私は1974年の9月にセンチュリー・マネジメントを開業しました。私が見いだしたやりかたで投資すれば悪い市場環境下でも良い成績をおさめられる、と確信していたからです。当時の市場はダウ平均が45%ぐらい下落し、平均的には75%ぐらい下落したどん底付近で、投資に興味を持つ人はほとんどいませんでした。もはや世界の終わりだと告げる記事ばかりでした。しかし私は、世界が終わりになるか、それとも私が顧客の資産を大きく増やすか、そのどちらかだと判断しました。そして40年ちかくが経ち、今ここに私たちがいます。
TWST: Introduce our readers to the firm by telling us about Century Management's history.
Mr. Van Den Berg: I began my investment career in 1968, right at the top of the market, selling mutual funds. I had put my faith in mutual funds as the ultimate way to help people make money. Then as the stock market began what would eventually be its worst decline since the Great Depression, most mutual funds went down as much as individual stocks. This really shook my faith in the market and money management business.
I could not help thinking that maybe the best way to be successful in the investment industry would be to start my own firm, so I spent the next several years studying Wall Street, the market and various investment philosophies. I noticed there were fund managers and investment professionals who had weathered the storm fairly well, and they all came from the Benjamin Graham school of thought, which is the value-investing approach. I concluded that managers who used a value-based investment strategy protected their clients' capital better and provided more consistent investment results than managers using other investment strategies.

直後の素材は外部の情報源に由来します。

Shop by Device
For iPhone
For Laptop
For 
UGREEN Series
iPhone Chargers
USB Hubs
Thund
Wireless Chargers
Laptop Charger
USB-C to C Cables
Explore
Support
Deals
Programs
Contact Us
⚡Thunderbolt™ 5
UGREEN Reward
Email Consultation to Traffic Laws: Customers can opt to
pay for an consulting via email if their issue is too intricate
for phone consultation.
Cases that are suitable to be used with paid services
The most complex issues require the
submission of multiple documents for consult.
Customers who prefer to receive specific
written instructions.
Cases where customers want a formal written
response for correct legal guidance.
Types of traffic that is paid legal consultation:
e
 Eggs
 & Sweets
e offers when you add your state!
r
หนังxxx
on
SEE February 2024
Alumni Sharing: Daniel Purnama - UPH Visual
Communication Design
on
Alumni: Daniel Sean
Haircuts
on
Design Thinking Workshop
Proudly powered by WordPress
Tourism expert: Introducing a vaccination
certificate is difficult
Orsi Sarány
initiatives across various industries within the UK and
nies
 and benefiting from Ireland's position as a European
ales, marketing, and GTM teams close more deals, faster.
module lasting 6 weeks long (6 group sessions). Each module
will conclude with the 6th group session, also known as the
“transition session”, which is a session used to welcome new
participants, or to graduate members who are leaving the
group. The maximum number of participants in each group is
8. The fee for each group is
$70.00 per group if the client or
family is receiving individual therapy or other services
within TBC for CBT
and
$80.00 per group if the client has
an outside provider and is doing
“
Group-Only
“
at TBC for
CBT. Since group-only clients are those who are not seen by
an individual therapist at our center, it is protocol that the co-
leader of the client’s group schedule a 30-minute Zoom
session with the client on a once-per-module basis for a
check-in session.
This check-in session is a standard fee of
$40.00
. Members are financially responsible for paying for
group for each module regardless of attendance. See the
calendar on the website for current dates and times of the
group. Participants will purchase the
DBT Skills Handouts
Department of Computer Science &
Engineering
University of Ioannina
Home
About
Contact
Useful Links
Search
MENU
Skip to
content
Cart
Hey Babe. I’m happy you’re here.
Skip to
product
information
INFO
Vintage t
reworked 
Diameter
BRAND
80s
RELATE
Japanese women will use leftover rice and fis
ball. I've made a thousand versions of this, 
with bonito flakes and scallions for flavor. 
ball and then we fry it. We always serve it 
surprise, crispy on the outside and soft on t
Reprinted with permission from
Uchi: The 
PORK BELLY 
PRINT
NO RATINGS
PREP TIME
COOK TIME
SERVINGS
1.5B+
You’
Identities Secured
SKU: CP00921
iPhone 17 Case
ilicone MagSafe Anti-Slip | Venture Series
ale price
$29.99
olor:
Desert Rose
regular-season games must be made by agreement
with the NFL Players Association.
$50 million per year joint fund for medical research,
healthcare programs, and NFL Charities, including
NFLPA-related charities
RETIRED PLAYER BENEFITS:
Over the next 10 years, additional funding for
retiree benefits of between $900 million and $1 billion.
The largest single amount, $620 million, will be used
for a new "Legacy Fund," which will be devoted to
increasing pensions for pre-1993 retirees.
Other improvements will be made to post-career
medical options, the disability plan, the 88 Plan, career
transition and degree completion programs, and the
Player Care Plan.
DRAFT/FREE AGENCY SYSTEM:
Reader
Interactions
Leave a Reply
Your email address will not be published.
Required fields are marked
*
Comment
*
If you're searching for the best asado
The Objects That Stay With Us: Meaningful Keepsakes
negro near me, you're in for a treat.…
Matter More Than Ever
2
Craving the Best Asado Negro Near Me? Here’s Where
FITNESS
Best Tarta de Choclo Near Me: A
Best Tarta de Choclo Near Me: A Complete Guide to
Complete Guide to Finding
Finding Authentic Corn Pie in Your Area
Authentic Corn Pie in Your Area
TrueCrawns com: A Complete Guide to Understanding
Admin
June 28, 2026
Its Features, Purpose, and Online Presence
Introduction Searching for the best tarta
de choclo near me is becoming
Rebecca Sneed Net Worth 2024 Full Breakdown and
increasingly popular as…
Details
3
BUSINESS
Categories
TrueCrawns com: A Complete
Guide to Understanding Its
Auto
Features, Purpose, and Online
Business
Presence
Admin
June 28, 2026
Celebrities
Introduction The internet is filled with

I started Century Management in September of 1974, because I believed I had found the investment approach that could do well even in bad market environments. At this time, the market was nearing the bottom of what would be a 45% decline in the Dow Jones Industrial Average and a 75% decline in the average stock. As a result, very few people were interested in investing. Also, there were so many articles talking about how it was the end of the world. Yet, I reasoned that either the world was going to end, or I was going to make a lot of money for my clients - here we are, almost 40 years later.
備考として同ファンドの成績にふれておきます(同社サイトの掲載内容を参照しました)。1974年の創設から2013年末までみると、S&P500の年率12.19%に対して13.16%(報酬控除後の純額ベース)と健闘している成績です。その差が1%と小さいようにみえますが、40年分が累積するので当初の資産がS&P500の約1.4倍に増えた計算になります。またS&P500はあくまでも指標値(+配当)であり、実際には運用者が入って報酬等を差し引くことになります。
一方で、直近10年間の成績はS&P500などのインデックスより低い結果となっています。これは2つの要因が大きく影響していると思われます。ひとつめは現金比率です。同ファンドにおける昨年末の現金比率は22%で、上昇相場がつづく局面ではハンデとなります(ウォーレン・バフェットのバークシャーも、この5年間はS&P500に1勝4敗です)。ふたつめがポートフォリオの内容です。投資額の3割近くを占める上位9社をみるとなるほどと感じさせるバリュー的な銘柄が多く、成果が出るまで辛抱がつづく投資スタイルだと感じました。しかしいずれは果実を手にする日がきて、納得のいく数字を残せるものと想像します。
長期間にわたってバリュー投資を実践し、成功してきた彼です。だからこそ一時的に生じるであろう相対的な優劣差は気にせずに、自分が正しいと考える道を歩き続けられるのだと思います。